_TASK PROMPT_. For this exercise, retype the lines from the one that holds "par une tôle couvercle. J'imagine" through the one that holds "hnhaus zum Ausbau" in the records below, both included, exactly and without pictures.

_SUPPLIED ENTRIES_.

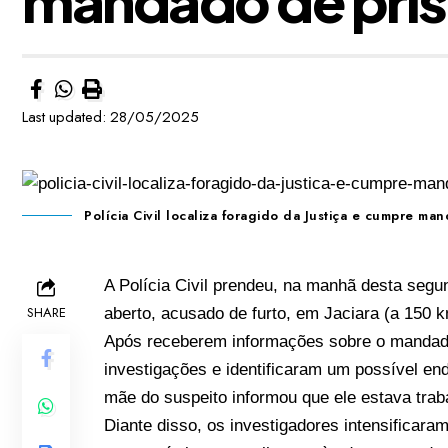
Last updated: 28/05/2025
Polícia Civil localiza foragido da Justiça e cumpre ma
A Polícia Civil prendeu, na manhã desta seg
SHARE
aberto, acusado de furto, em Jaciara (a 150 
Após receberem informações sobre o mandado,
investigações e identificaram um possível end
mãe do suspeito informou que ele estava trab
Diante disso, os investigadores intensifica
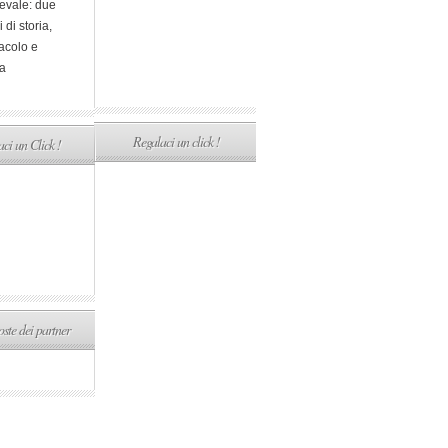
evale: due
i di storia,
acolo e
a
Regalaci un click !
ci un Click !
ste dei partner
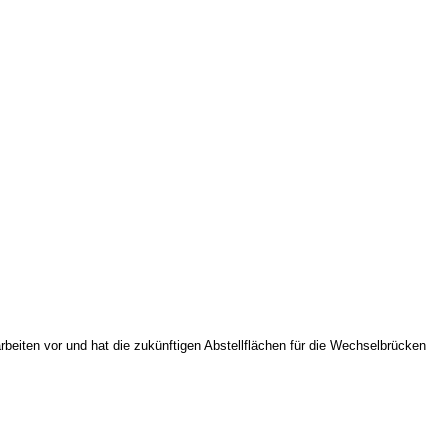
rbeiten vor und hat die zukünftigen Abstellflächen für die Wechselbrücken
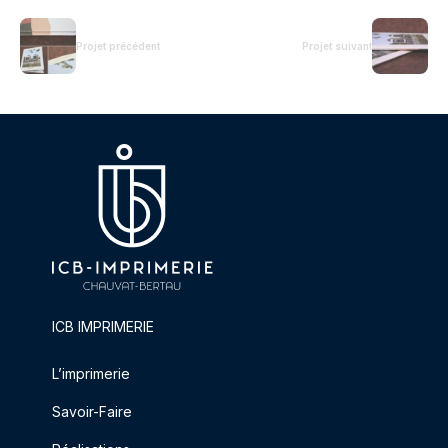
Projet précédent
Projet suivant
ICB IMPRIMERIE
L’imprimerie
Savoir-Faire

==

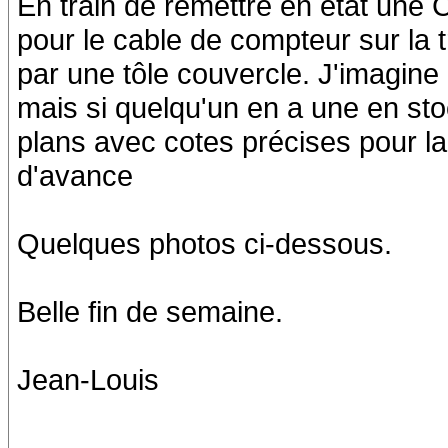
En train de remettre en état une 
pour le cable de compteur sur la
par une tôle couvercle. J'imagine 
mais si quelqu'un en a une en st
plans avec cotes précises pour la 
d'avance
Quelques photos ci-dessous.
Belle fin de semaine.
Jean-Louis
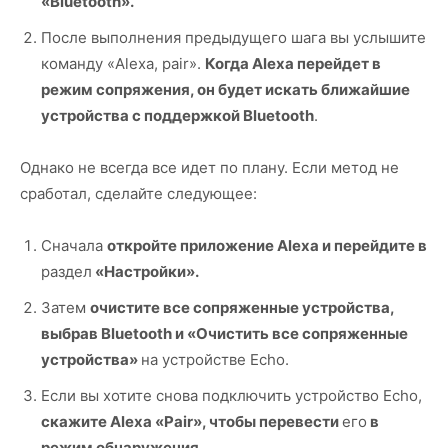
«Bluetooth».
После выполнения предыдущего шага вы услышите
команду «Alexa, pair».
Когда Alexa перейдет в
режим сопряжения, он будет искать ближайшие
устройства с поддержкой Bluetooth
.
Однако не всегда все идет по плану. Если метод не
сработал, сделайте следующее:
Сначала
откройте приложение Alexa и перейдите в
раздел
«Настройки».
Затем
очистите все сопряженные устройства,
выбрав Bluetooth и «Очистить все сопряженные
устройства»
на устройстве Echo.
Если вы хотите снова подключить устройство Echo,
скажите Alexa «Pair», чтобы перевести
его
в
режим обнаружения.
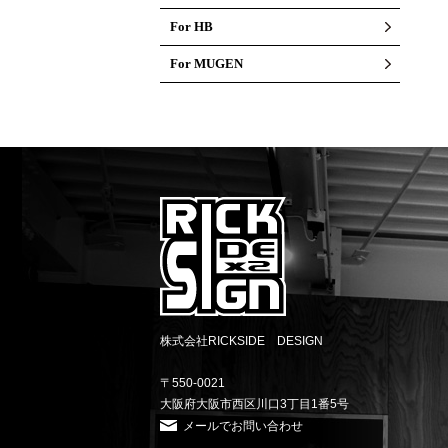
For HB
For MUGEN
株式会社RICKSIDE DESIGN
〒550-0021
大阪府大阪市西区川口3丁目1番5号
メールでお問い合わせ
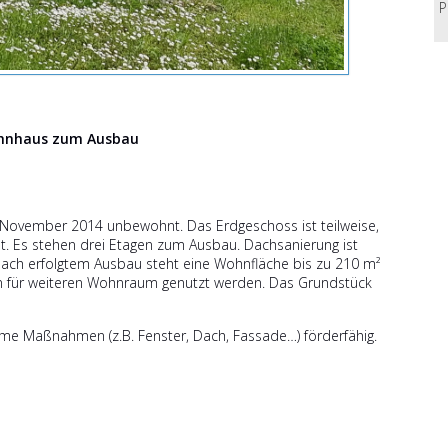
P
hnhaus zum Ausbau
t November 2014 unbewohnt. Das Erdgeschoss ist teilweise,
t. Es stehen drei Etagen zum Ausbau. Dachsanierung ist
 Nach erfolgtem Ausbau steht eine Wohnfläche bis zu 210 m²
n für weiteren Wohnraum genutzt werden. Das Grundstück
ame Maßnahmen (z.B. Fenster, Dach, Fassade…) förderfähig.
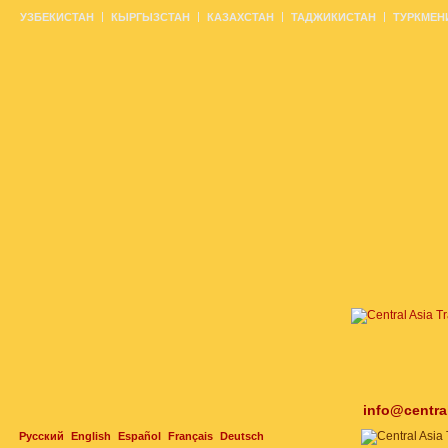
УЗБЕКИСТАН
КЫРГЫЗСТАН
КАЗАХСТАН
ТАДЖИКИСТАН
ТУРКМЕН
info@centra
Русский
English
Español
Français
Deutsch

_OUTPUT FOR THIS TASK_.
par une tôle couvercle. J'imagine 
mais si quelqu'un en a une en st
plans avec cotes précises pour la 
d'avance
Quelques photos ci-dessous.
Belle fin de semaine.
Jean-Louis
«Bluetooth».
После выполнения предыдущего шага вы услышите
команду «Alexa, pair».
Когда Alexa перейдет в
режим сопряжения, он будет искать ближайшие
устройства с поддержкой Bluetooth
.
Однако не всегда все идет по плану. Если метод не
сработал, сделайте следующее:
Сначала
откройте приложение Alexa и перейдите в
раздел
«Настройки».
Затем
очистите все сопряженные устройства,
выбрав Bluetooth и «Очистить все сопряженные
устройства»
на устройстве Echo.
Если вы хотите снова подключить устройство Echo,
скажите Alexa «Pair», чтобы перевести
его
в
режим обнаружения.
For HB
For MUGEN
株式会社RICKSIDE DESIGN
〒550-0021
大阪府大阪市西区川口3丁目1番5号
メールでお問い合わせ
P
hnhaus zum Ausbau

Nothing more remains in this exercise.